Niyazov headed the Industrial Transport Department of the Turkmen Communist Party until December 1980, and then was appointed first secretary of the Ashkhabad City Party Committee. Although Askhabad's industries did not perform well during his tenure, Niyazov was viewed as a competent party boss. In 1984, he became an instructor in the Organizational Party Work Department of the Communist Party, then six months later he became chairman of the Turkmen Council of Ministers. At the end of the year, the relatively young Niyazov was appointed first secretary of the Communist Party of Turkmenistan as part of Gorbachev's efforts to reinvigorate the party elite, fight corruption, and find a scapegoat for economic decline in Turkmenistan. Due to his new post, Niyazov was elected a full member of the Central Committee at the Soviet Communist Party Congress in March 1986.

In addition to his party posts, he became chairman of the Turkmen Supreme Soviet in 1990, following Gorbachev's call for party leaders to head up legislatures. He played a prominent role in the July 1990 Soviet Communist Party Congress, being named to the presidium and presiding at a session. He defended Turkmenistan's caution in implementing Gorbachev's reforms in order to avoid the ethnic and political storms that had occurred in other republics, called for a renewed federation of republics, and for an independent and powerful Turkmen Communist Party. He and all other republic first secretaries were elected ex-officio full members of the Politburo of the Soviet Communist Party, at that time the leading decision-making body of the party.

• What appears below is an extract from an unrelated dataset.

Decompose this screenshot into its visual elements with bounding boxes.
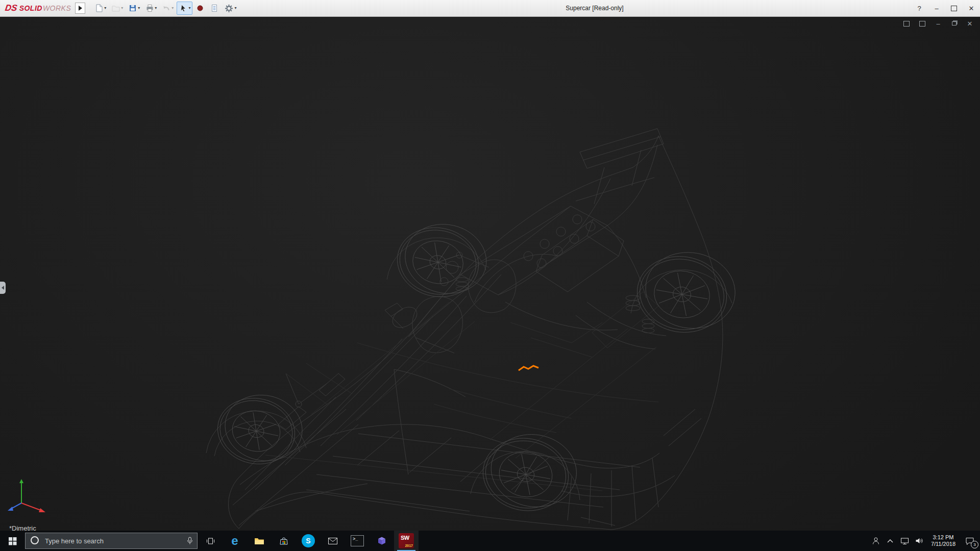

In early October 1990, the Supreme Soviet changed the Turkmen Constitution to allow a quick popular presidential election, the first such election among the former Soviet republics. Niyazov was overwhelmingly elected, receiving 98.3% of the popular vote, to the newly created post of president of Turkmenistan (relinquishing formal leadership over the Supreme Soviet). He ran unopposed, being unanimously nominated for the post by the Turkmen Supreme Soviet. He remained Communist Party first secretary after winning the election.

In May 1992, Turkmenistan became the first Central Asian republic to enact a post-independence Constitution. It sets up a "secular democracy" embracing a presidential system of rule, granting Niyazov wide powers as head of state and government, though it formally upholds the balance of powers between executive, legislative, and judicial branches. Niyazov issues edicts that have the force of law and appoints and removes judges and local officials. The Constitution includes an impressive list of individual rights and safeguards (though not freedom of the press), but cautions that the

Turkmenistan

exercise of rights must not violate national morality and public order, nor damage national security.

A democratically-oriented provision calls for the direct popular election of the president, who by law must be an ethnic Turkmen. In line with this provision, a new presidential election was held on 21 June 1992, and Niyazov was elected unopposed, winning 99.95% of the votes cast. In a referendum in January 1994, he received the support of 99.99% of the vote for extending his term until 2002. A change to the Constitution was enacted in late December 1999 naming Niyazov president for life. Most observers viewed the referendum and the life term as serious setbacks to democratization in Turkmenistan.